Tuesday, April 22, 2008

When you live your life like this it hits you that you're really not living a life at all

My last day in the city wasn't particularly different from all the other days I had spent out there. Everything becomes so repetitive, bland, and so indistinguishable from the previous day. Time and any sense of progression loses its effect on you entirely. You don't feel like your moving forward in life towards any particular moment, certain date or anything really at all. Everything becomes so patterned from one day to the next. At times you get reminders, of how much time has passed. it comes in the form of the simple and mundane things that occur, in fleeting moments, such as thinking about the last time you took a shower, looking through a case of movies and seeing ones that you have already watched previously or it being hamburger-hot-dog night again with no buns or bread to eat it with.



And then the day finally comes and you find yourself leaving and moving on to something else, but you find its nothing new, its all the same. The only thing that really changed is the way in which you do it. Now I am taking a shower everyday and eating three meals but these days end up all become part of the previous pattern. I am eating with the same people and waking up next to the same people. Even when I am on the internet or phone I have the same people sitting next to me. None of it is any different then before. The sights, sounds and smells all remain the same. Its just now I am doing it in a different bed, on a different schedule, and at a different base.

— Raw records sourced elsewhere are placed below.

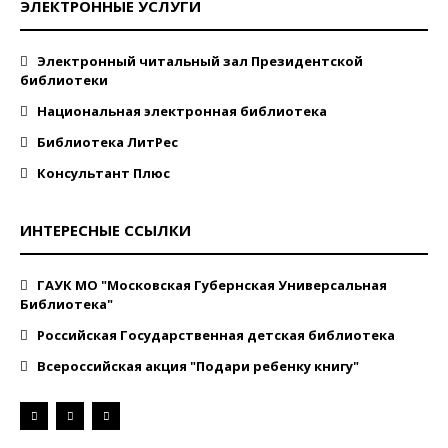
ЭЛЕКТРОННЫЕ УСЛУГИ
Электронный читальный зал Президентской
библиотеки
Национальная электронная библиотека
Библиотека ЛитРес
Консультант Плюс
ИНТЕРЕСНЫЕ ССЫЛКИ
ГАУК МО "Московская Губернская Универсальная
Библиотека"
Российская Государственная детская библиотека
Всероссийская акция "Подари ребенку книгу"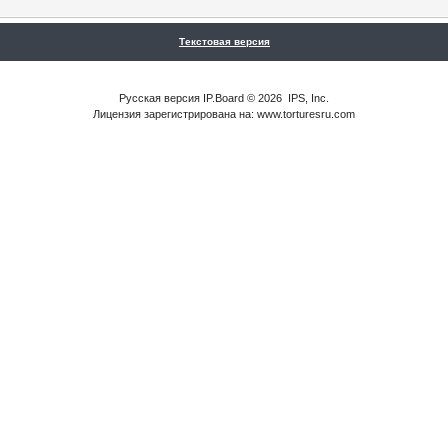
Текстовая версия
Русская версия
IP.Board
© 2026
IPS, Inc
.
Лицензия зарегистрирована на: www.torturesru.com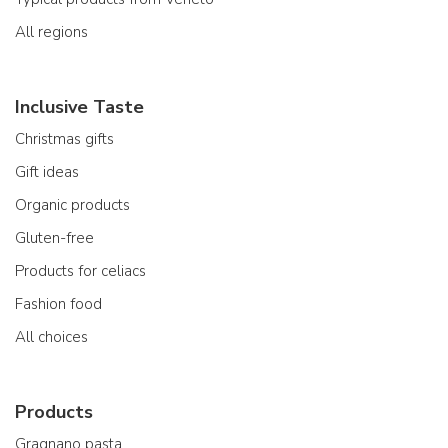
All regions
Inclusive Taste
Christmas gifts
Gift ideas
Organic products
Gluten-free
Products for celiacs
Fashion food
All choices
Products
Gragnano pasta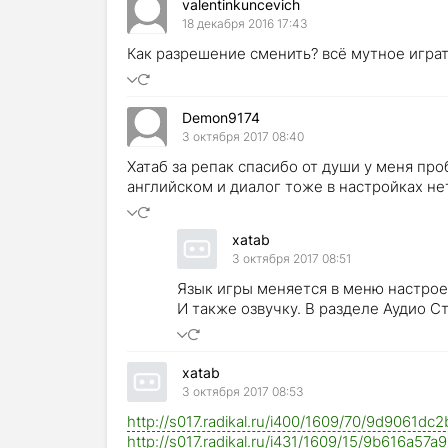
valentinkuncevich
18 декабря 2016 17:43
Как разрешение сменить? всё мутное игра
Demon9174
3 октября 2017 08:40
Хатаб за репак спасибо от души у меня пр
английском и диалог тоже в настройках не
xatab
3 октября 2017 08:51
Язык игры меняется в меню настрое
И также озвучку. В разделе Аудио С
xatab
3 октября 2017 08:53
http://s017.radikal.ru/i400/1609/70/9d9061dc2
http://s017.radikal.ru/i431/1609/15/9b616a57a9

I think of having been out here for six months and it shocks me, if people stopped counting the days, I would surely lose all track of them out here.



When you live your life like this it hits you that you're really not living a life at all. Where am I going....What am I doing...I ask myself this constantly....



On the last evening I was loaded into a truck with 15 other guys from the company. We had just been out that day at a checkpoint for five hours and immediately following our return, we went right back out again. It was quiet on the ride back. For the most part, you could see, the Marines sitting next to me felt relieved. They were getting all their contempt out for the Iraq people by throwing their arms out the truck and flipping people off, yelling "fuck you" indiscriminately to the people we passed by on the street below. I turned around and saw other Marines waving to little kids out the other side, some were taking pictures. I over heard one Marine talking to another about how sorry he felt for him because he didn't get any combat experience during his deployment. He wished him luck in finding it in his next one. I hope he finds what he's searching for.